I’ve been asked for my reaction to the new Hyde School consolidation.
I shared my first public reaction in the Bath School announcement, when I told the students in tears that my heart was broken, even though I knew it was the right thing. Hyde-Woodstock has been a powerful community for 20 years, creating a challenging atmosphere to help bring out everyone’s best.
I always remember reporters questioning why a famous climber climbed mountains. He answered simply, “to make friendships.” To me, that explains the close relationships that Woodstock families and all Hyde families feel today.

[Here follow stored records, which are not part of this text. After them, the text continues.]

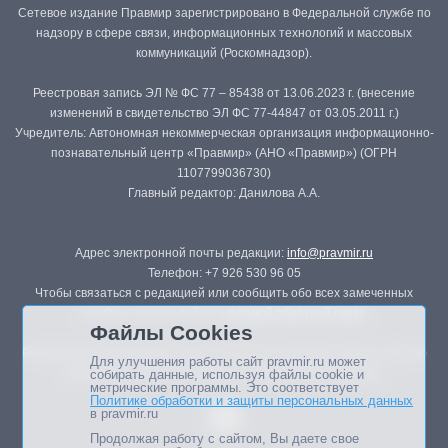
Сетевое издание Правмир зарегистрировано в Федеральной службе по
надзору в сфере связи, информационных технологий и массовых
коммуникаций (Роскомнадзор).
Реестровая запись ЭЛ № ФС 77 – 85438 от 13.06.2023 г. (внесение
изменений в свидетельство ЭЛ ФС 77-44847 от 03.05.2011 г.)
Учредитель: Автономная некоммерческая организация информационно-
познавательный центр «Правмир» (АНО «Правмир») (ОГРН
1107799036730)
Главный редактор: Данилова А.А.
Адрес электронной почты редакции:
info@pravmir.ru
Телефон: +7 926 530 96 05
Чтобы связаться с редакцией или сообщить обо всех замеченных
ошибках, воспользуйтесь
формой обратной связи
.
Файлы Cookies
Републикация материалов сайта в печатных изданиях (книгах, прессе)
Для улучшения работы сайт pravmir.ru может
возможна только с письменного разрешения редакции.
собирать данные, используя файлы cookie и
метрические программы. Это соответствует
Политике обработки и защиты персональных данных
в pravmir.ru
Продолжая работу с сайтом, Вы даете свое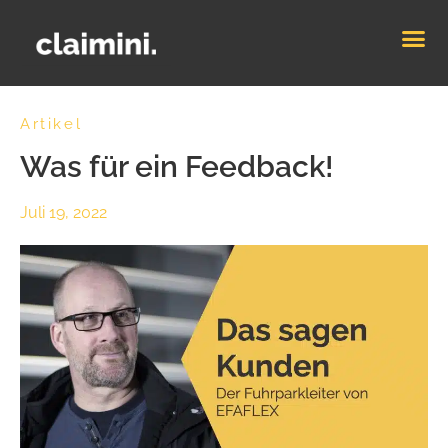
Artikel
Was für ein Feedback!
Juli 19, 2022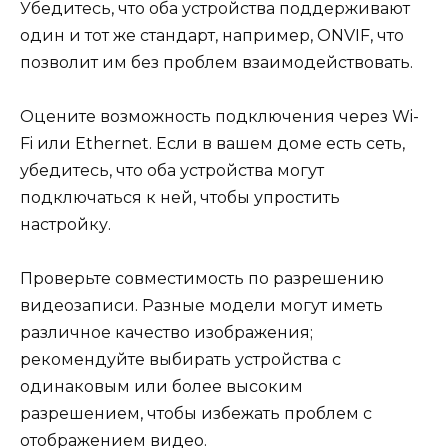
Убедитесь, что оба устройства поддерживают
один и тот же стандарт, например, ONVIF, что
позволит им без проблем взаимодействовать.
Оцените возможность подключения через Wi-
Fi или Ethernet. Если в вашем доме есть сеть,
убедитесь, что оба устройства могут
подключаться к ней, чтобы упростить
настройку.
Проверьте совместимость по разрешению
видеозаписи. Разные модели могут иметь
различное качество изображения;
рекомендуйте выбирать устройства с
одинаковым или более высоким
разрешением, чтобы избежать проблем с
отображением видео.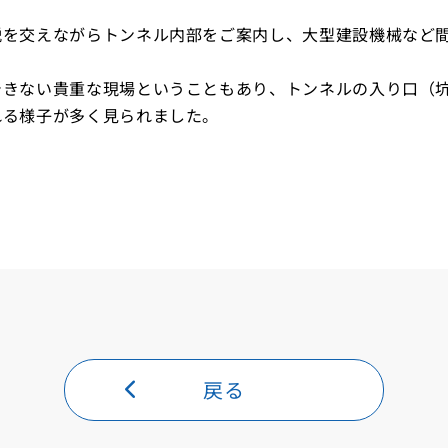
説を交えながらトンネル内部をご案内し、大型建設機械など
できない貴重な現場ということもあり、トンネルの入り口（
れる様子が多く見られました。
戻る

My commitment has always been to change American education, but the path to get there must have integrity, and that integrity has been built on doing our very best for as many families as we can.
In the 1990s, helped by being featured on TV shows like 60 Minutes and 20-20, Hyde was turning away qualified families, which ultimately led to the founding of Hyde-Woodstock to accommodate them.
Twenty years later, Woodstock Academy’s unsolicited offer to buy our Woodstock campus led our Board of Governors, made up of dedicated Bath and Woodstock alumni and alumni parents, to responsibly consider their offer.
Once the Hyde administration realized the advantages to all Hyde families via a significantly increased endowment for scholarships and a more comprehensive program, plus combining all of our human resources on one campus, it became quite simply the right decision for Hyde’s future.
Hyde-Woodstock is a critical part of the Hyde story, and I hope we all will work hard to make sure it is an integral part of the new Hyde that begins next September.
I am very excited about the potential of the new unified Hyde School. That potential will come from the enthusiasm and effort of our Woodstock team as it merges with the enthusiasm and effort of our Bath team into creating the strongest Hyde School ever.